**Aim of the task:** Exclude the images and repeat all remaining entries exactly.

Page images and extracted text:
----------
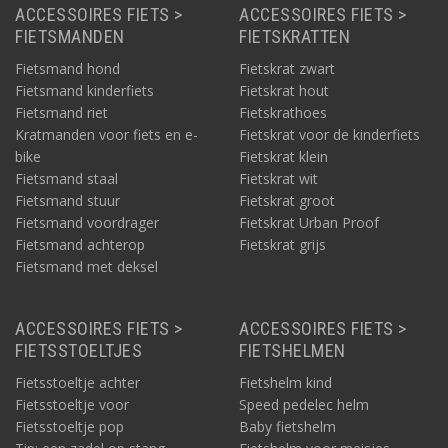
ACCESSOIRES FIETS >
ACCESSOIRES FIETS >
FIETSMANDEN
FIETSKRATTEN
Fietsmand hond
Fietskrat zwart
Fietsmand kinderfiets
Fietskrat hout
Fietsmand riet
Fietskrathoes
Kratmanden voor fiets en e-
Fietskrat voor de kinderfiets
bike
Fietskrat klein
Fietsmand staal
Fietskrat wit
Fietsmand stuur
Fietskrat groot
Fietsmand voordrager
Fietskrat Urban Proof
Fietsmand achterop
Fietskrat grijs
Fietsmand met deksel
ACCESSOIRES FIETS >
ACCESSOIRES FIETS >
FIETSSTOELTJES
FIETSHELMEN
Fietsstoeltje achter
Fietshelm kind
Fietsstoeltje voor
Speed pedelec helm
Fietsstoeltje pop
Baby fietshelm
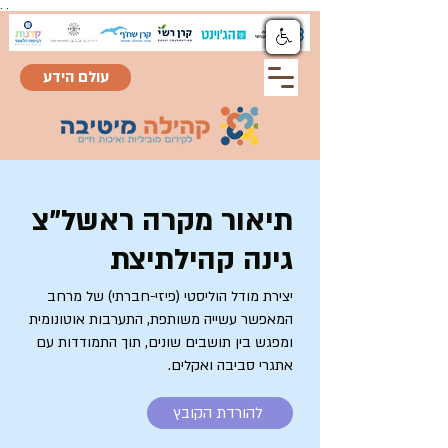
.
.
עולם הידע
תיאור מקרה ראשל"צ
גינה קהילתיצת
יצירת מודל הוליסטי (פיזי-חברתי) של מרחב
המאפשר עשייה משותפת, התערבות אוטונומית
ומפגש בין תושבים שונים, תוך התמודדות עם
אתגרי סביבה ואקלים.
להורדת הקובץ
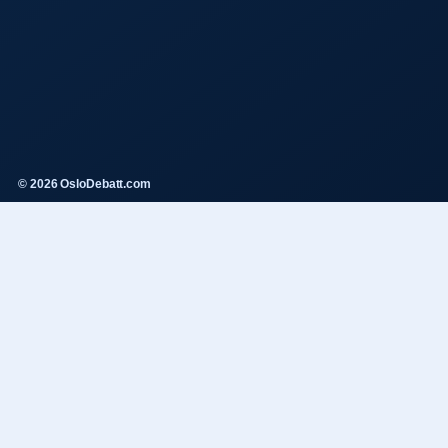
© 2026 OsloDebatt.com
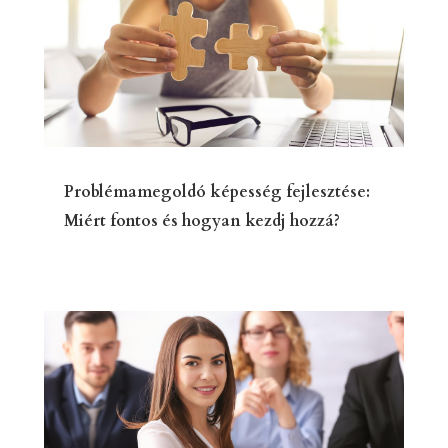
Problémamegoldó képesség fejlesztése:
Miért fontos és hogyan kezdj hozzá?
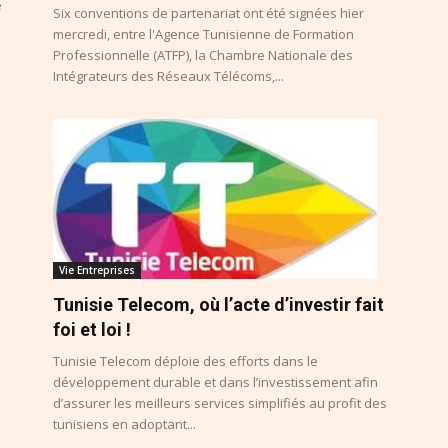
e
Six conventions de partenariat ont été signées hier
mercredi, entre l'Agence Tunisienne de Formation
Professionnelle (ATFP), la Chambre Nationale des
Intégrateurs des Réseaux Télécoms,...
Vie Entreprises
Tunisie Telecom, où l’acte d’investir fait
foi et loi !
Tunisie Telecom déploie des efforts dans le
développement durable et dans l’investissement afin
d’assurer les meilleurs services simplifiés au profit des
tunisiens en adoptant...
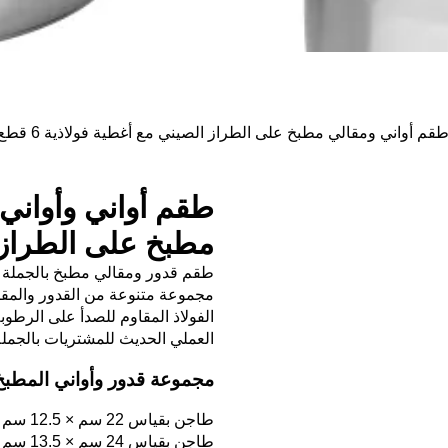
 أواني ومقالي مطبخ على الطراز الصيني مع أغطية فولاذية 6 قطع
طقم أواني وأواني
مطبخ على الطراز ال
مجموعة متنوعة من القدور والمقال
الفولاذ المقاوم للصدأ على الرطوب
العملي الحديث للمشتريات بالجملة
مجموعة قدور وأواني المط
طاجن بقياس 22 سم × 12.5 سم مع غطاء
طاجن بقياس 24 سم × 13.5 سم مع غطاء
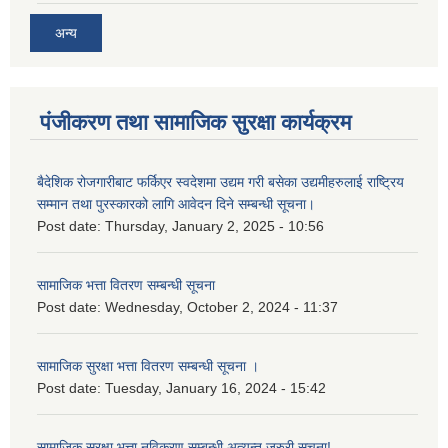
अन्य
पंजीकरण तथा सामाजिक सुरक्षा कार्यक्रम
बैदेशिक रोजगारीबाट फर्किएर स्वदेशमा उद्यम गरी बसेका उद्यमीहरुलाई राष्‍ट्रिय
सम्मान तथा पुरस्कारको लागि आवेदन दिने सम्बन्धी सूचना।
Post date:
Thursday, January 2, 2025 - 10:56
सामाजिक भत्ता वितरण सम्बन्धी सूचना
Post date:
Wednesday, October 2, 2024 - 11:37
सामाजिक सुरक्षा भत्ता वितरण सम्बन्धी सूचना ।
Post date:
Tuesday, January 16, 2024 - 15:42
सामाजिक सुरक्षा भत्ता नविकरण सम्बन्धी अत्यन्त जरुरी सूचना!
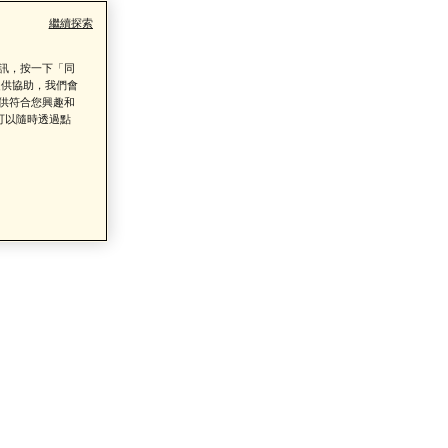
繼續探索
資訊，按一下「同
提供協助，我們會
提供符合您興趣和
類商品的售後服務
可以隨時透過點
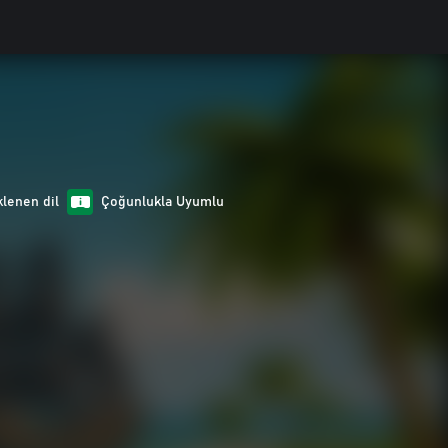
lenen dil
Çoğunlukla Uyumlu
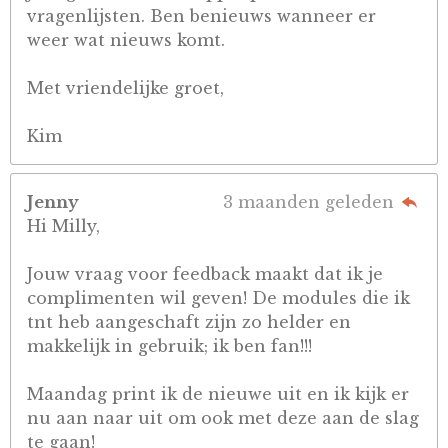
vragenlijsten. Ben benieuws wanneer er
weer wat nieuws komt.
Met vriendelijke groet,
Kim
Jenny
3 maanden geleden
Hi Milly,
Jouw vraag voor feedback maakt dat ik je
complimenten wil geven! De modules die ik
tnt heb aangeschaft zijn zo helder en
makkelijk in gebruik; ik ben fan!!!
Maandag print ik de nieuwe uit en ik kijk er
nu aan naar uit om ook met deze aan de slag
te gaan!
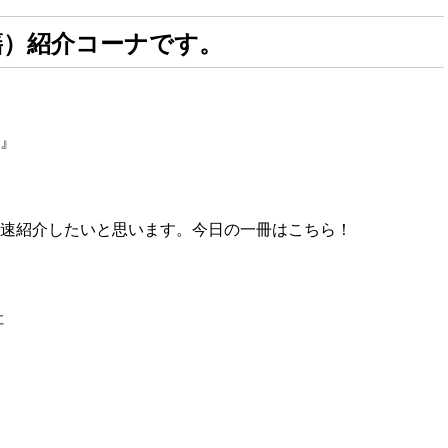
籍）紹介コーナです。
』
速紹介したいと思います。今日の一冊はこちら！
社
----------
**Response:**
ACCESSOIRES FIETS >
ACCESSOIRES FIETS >
FIETSMANDEN
FIETSKRATTEN
Fietsmand hond
Fietskrat zwart
Fietsmand kinderfiets
Fietskrat hout
Fietsmand riet
Fietskrathoes
Kratmanden voor fiets en e-
Fietskrat voor de kinderfiets
bike
Fietskrat klein
Fietsmand staal
Fietskrat wit
Fietsmand stuur
Fietskrat groot
Fietsmand voordrager
Fietskrat Urban Proof
Fietsmand achterop
Fietskrat grijs
Fietsmand met deksel
ACCESSOIRES FIETS >
ACCESSOIRES FIETS >
FIETSSTOELTJES
FIETSHELMEN
Fietsstoeltje achter
Fietshelm kind
Fietsstoeltje voor
Speed pedelec helm
Fietsstoeltje pop
Baby fietshelm
.
.
עולם הידע
תיאור מקרה ראשל"צ
גינה קהילתיצת
יצירת מודל הוליסטי (פיזי-חברתי) של מרחב
המאפשר עשייה משותפת, התערבות אוטונומית
ומפגש בין תושבים שונים, תוך התמודדות עם
אתגרי סביבה ואקלים.
להורדת הקובץ
© 2026 OsloDebatt.com
Problémamegoldó képesség fejlesztése:
Miért fontos és hogyan kezdj hozzá?
e
Six conventions de partenariat ont été signées hier
mercredi, entre l'Agence Tunisienne de Formation
Professionnelle (ATFP), la Chambre Nationale des
Intégrateurs des Réseaux Télécoms,...
Vie Entreprises
Tunisie Telecom, où l’acte d’investir fait
foi et loi !
Tunisie Telecom déploie des efforts dans le
développement durable et dans l’investissement afin
d’assurer les meilleurs services simplifiés au profit des
tunisiens en adoptant...
 أواني ومقالي مطبخ على الطراز الصيني مع أغطية فولاذية 6 قطع
طقم أواني وأواني
مطبخ على الطراز ال
مجموعة متنوعة من القدور والمقال
الفولاذ المقاوم للصدأ على الرطوب
العملي الحديث للمشتريات بالجملة
مجموعة قدور وأواني المط
طاجن بقياس 22 سم × 12.5 سم مع غطاء
طاجن بقياس 24 سم × 13.5 سم مع غطاء
अन्य
पंजीकरण तथा सामाजिक सुरक्षा कार्यक्रम
बैदेशिक रोजगारीबाट फर्किएर स्वदेशमा उद्यम गरी बसेका उद्यमीहरुलाई राष्‍ट्रिय
सम्मान तथा पुरस्कारको लागि आवेदन दिने सम्बन्धी सूचना।
Post date:
Thursday, January 2, 2025 - 10:56
सामाजिक भत्ता वितरण सम्बन्धी सूचना
Post date:
Wednesday, October 2, 2024 - 11:37
सामाजिक सुरक्षा भत्ता वितरण सम्बन्धी सूचना ।
Post date:
Tuesday, January 16, 2024 - 15:42
सामाजिक सुरक्षा भत्ता नविकरण सम्बन्धी अत्यन्त जरुरी सूचना!
繼續探索
資訊，按一下「同
提供協助，我們會
提供符合您興趣和
類商品的售後服務
可以隨時透過點
lenen dil
Çoğunlukla Uyumlu
vragenlijsten. Ben benieuws wanneer er
weer wat nieuws komt.
Met vriendelijke groet,
Kim
Jenny
3 maanden geleden
Hi Milly,
Jouw vraag voor feedback maakt dat ik je
complimenten wil geven! De modules die ik
tnt heb aangeschaft zijn zo helder en
makkelijk in gebruik; ik ben fan!!!
Maandag print ik de nieuwe uit en ik kijk er
nu aan naar uit om ook met deze aan de slag
te gaan!
籍）紹介コーナです。
』
速紹介したいと思います。今日の一冊はこちら！
社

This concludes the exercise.